What would happen if something big, something massive changed your world in another perspective?
I, Kenna Simpkins was never lucky. Ever. I always forgot my homework, woke up late for school, and even cracked my glasses once a week. I never had friends. Everyone stands at least a foot away from me, scared for getting the “bad luck’s curse.” I was different. I was different in another way from anybody else. I was lucky, just in a bad way.
One thing I concluded about my life is that it was very depressing. Every day I came to school with no one to greet me. Nobody ate lunch with me. I dreaded the feeling of my heart beating, having nowhere to sit. Then, I would find an empty lunch table, and eat my banana-peanut butter sandwich. All alone. Books were like a best friend to me. They were an escape to a horrible world I lived in. I could travel to wonderful, and magical places. I only wanted something lucky to happen to me. Anything would work. I needed something.
I continued to achieve what I had wanted most. I kept struggling for some achievement to make me happy. I really aspired to become someone that would change the world. Like Martin Luther King, Mahatma Ghandi, Malala Ysoufazi, and many more. They could change the world, despite circumstances in their country, and no matter what race. I wanted to be like them, but I never had enough motivation. I had to try.
Speeches about school were held this week. Basically, anyone that was confident could audition, and stand up in front of thousands of people. They could talk about changing the world, to fixing the water fountains at school. Basically, all the passion that bubbled inside could be let out through words and emotions. I knew something very important. I needed to use words to inspire, not manipulate. I needed this opportunity to let out all I wanted to say. And so, the adventure began.

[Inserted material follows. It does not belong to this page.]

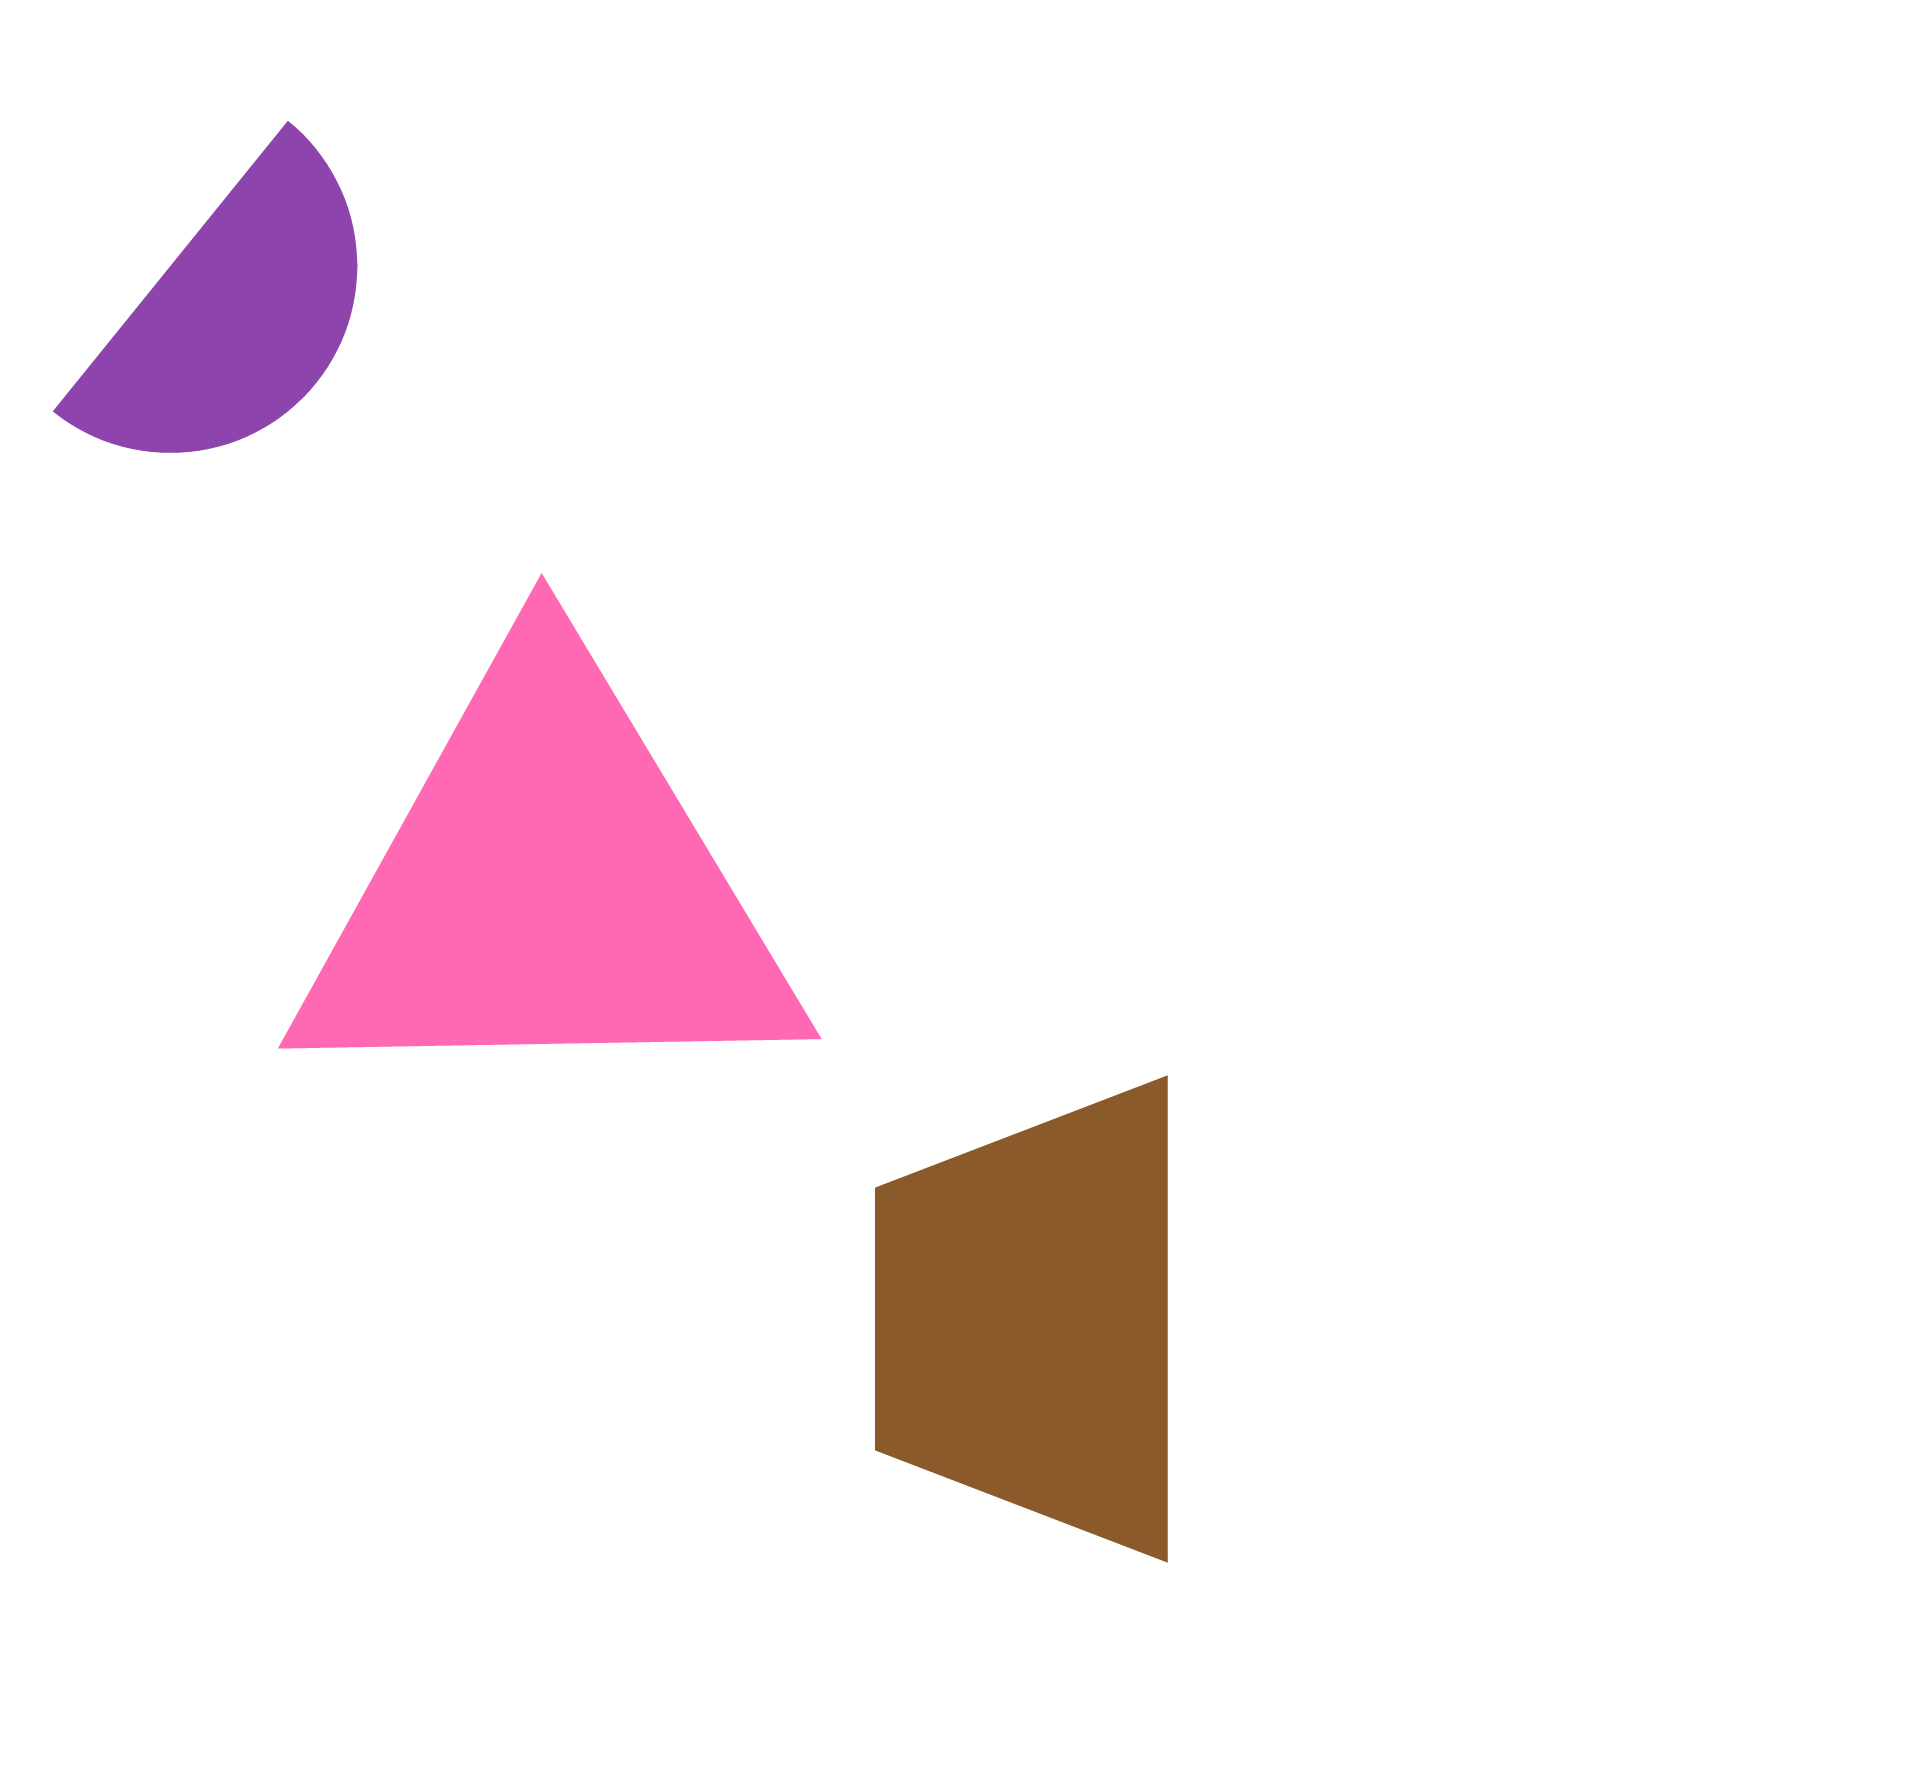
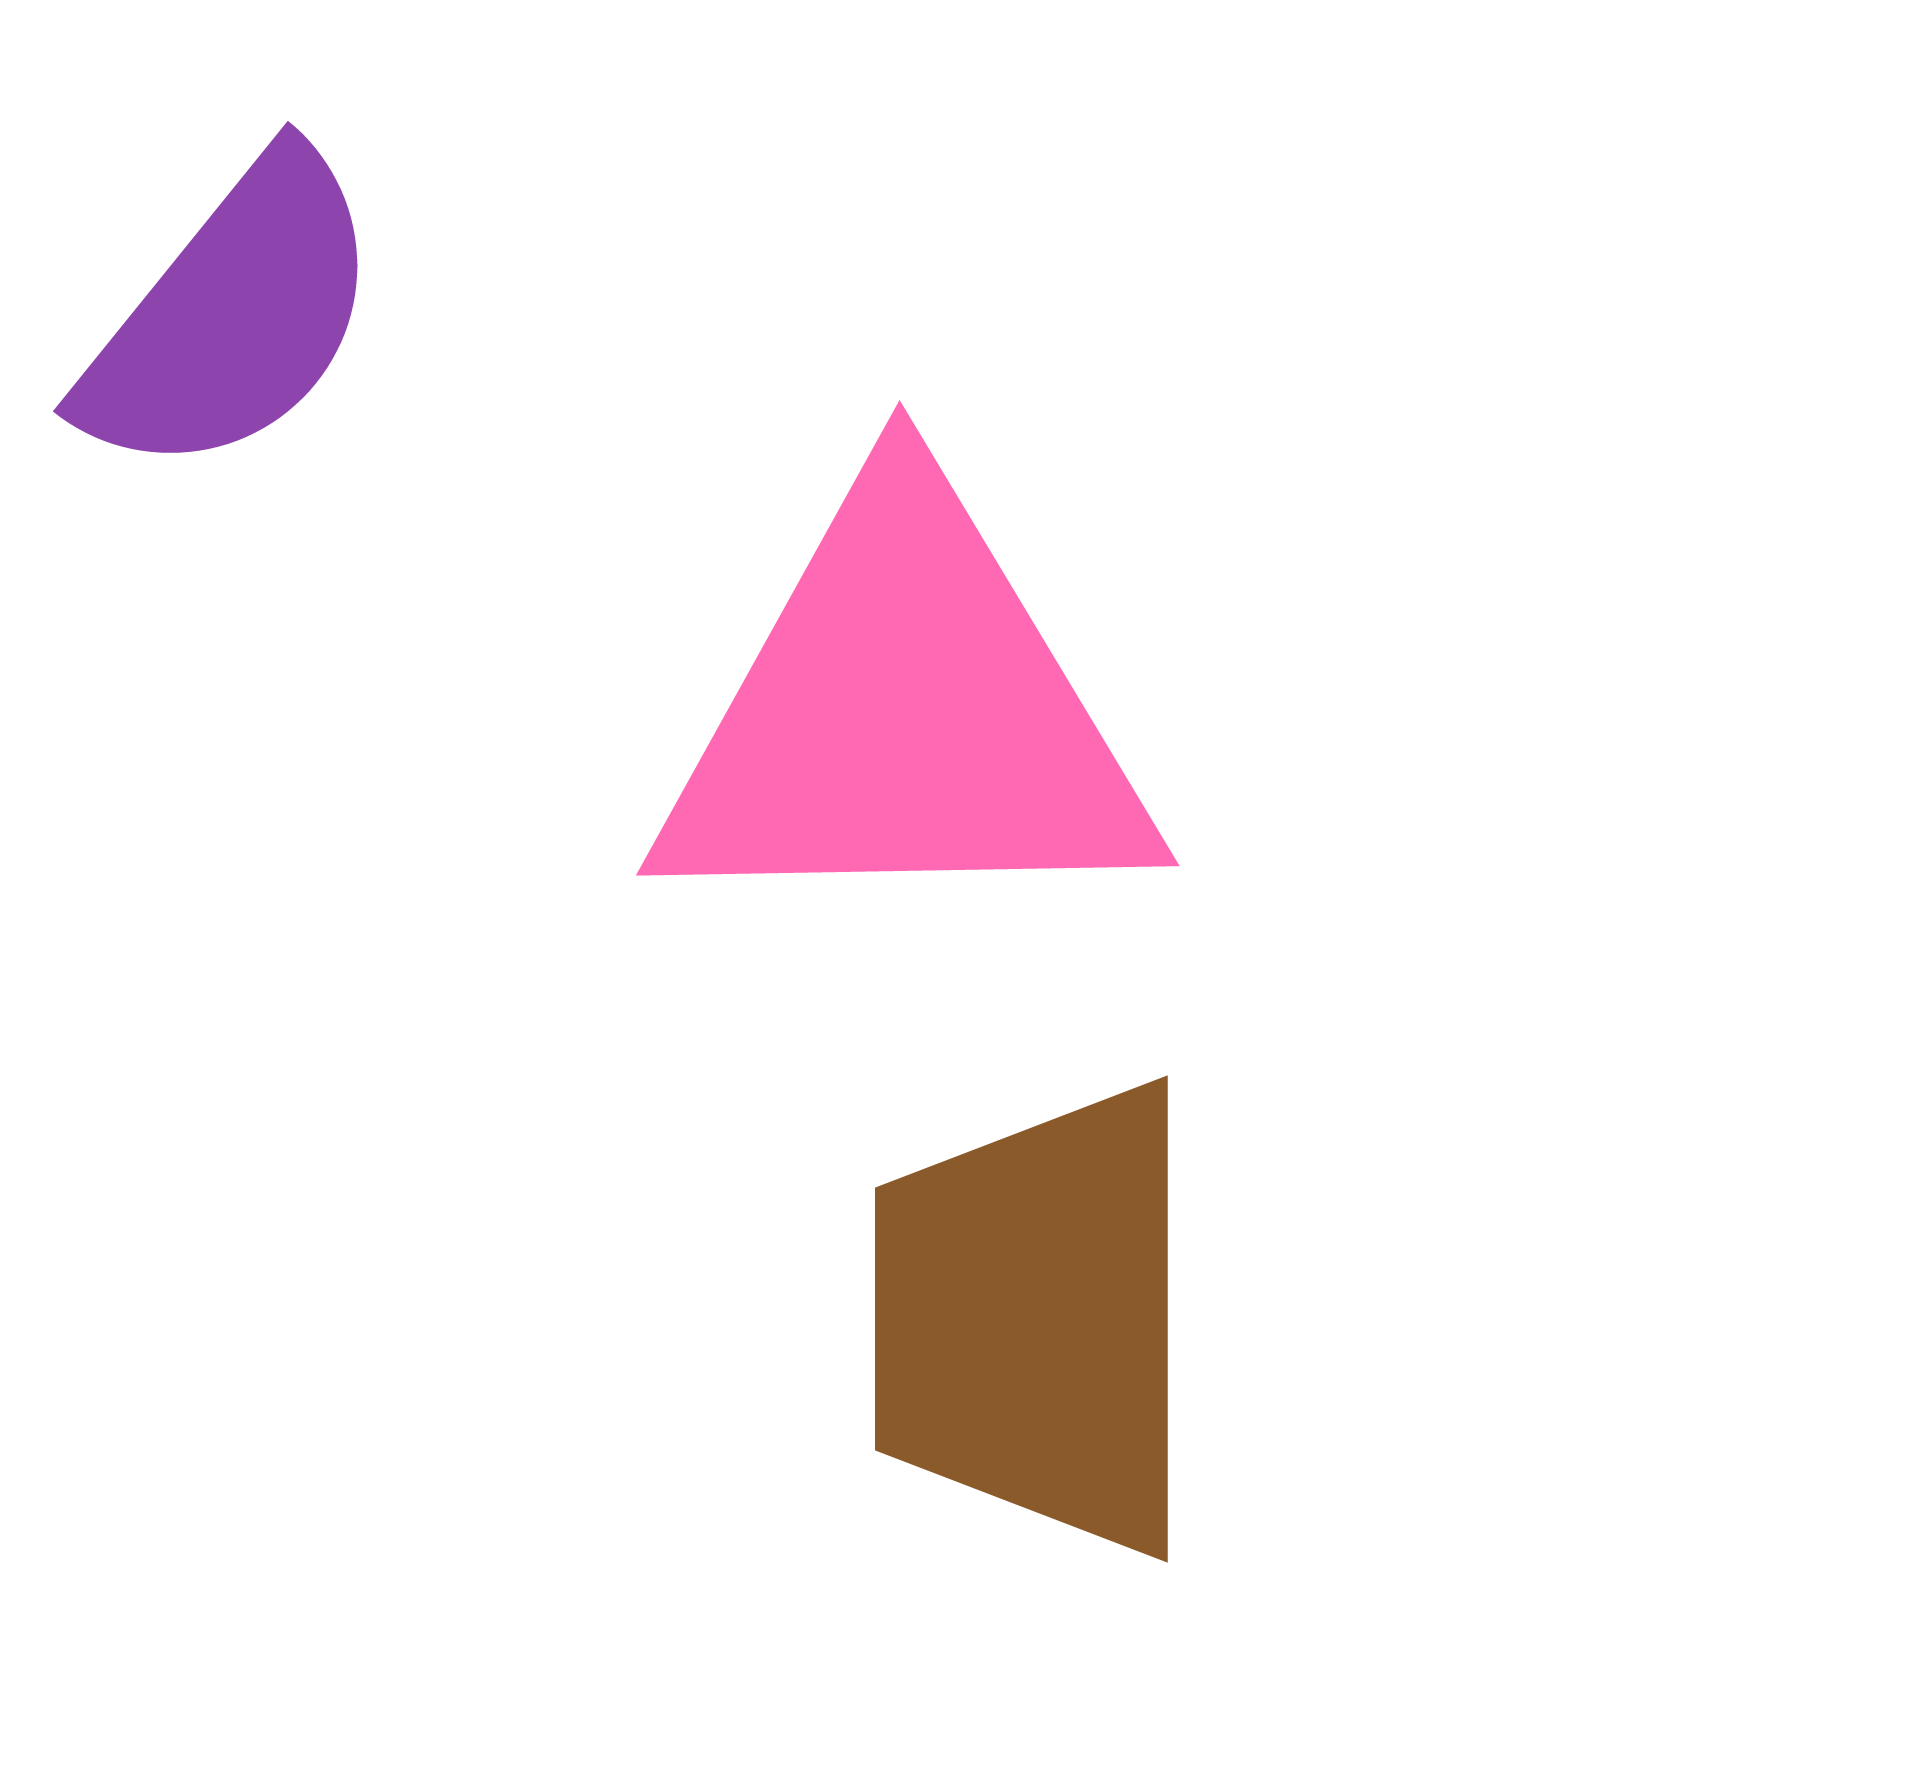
pink triangle: moved 358 px right, 173 px up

I practiced day and night. Deciding on my topic. My topic would be an attention grabber. I didn’t want to be that one speech that made everyone yawn. I wanted the speech that made everyone sit on the edge of their seat as they listened intently, eyes wide. That’s what I wanted. I knew it was too much, but I had to practice. I had to achieve the dream I wanted.
I mostly practiced in front of my mirror. Nothing would stop me this time. Everything let me down. School, friends, and my entire life. I wasn’t going to let that be in the way. I was going to get up on that stage, and talk until it sunk deep within their heads. I was going to do this. My heart soared with happiness as I thought about it in bed.
The day was coming tomorrow. I saw flyers all around school. COME TO THE SPRING SPEECH CONTEST! THEME: THE CHANGE IN THE WORLD. It read. There were three contest winners. Third place got $25, Second place got $50, and first place got $100 dollars, and a trip to Washington D.C. The biggest news around school was the speech contest.
6:00 PM, the stars are out, sort of windy day. Sweat was producing on my hands and back. Prickles crept up my neck. I wore my best dress, and heels. I plastered on a fake smile and headed into the auditorium. Thousands of people were seated in, ready for the big show to start. About fifty people had auditioned.
“Kenna Simpkins, Please come onto the stage!” shouted the principal, Mrs. Winthrop. I got up on stage, fingers trembling. I stepped onto a stool, and looked out over the crowd. Their eyes were focused onto me. Me. I said my speech. It went like this:
“Hello everybody. Let me start of with a question. What matters to you the most? Is it your family, friends, food, what is it? To me, it is the world. Actually, no. It is the ability to change the world. Now, I love many things, but the world is one of my favorites. Why? Because the changing the world is something we all aspire to do. But when we actually do it, It may seem tough. By changing the world, I mean changing problems that we have faced for many years. Global warming. Pollution. Hunger. There are so many other problems I can name, but I won’t. Today at school, I expected people to care about those matters, but it seems like they don’t. This generation is all over their phones, which phones are a good thing, but can be a bad thing as well. The whole moral of this speech is to be inspired, and make the greatest achievement you desire. Change the world. In a good way. Thank you.”
Silence. Did they like my speech? As if on cue, the entire crowd stood up and applauded loudly, with smiles on their faces. I knew I had won the audience’s heart. Maybe I really did inspire them.
After all the speeches were made, the winners were announced by Mrs. Winthrop
“Third Place is... Mya Lu! Second Place is... Thomas Avendano! First Place is... Rachel Munson!
My heart sank with sadness. I worked so hard on the speech.
“And... We have another first place winner! Congratulations... Kenna Simpkins!
The crowd roared with approval as the names were announced. I won. I won this whole competition. I inspired everyone with my words. Mrs. Winthrop handed me a $100 dollar check, and a trip to Washington D.C. I knew one thing about my life. It was pretty bad, but I was lucky today. Just once. It will probably never happen again, but I savored each wonderful moment of this.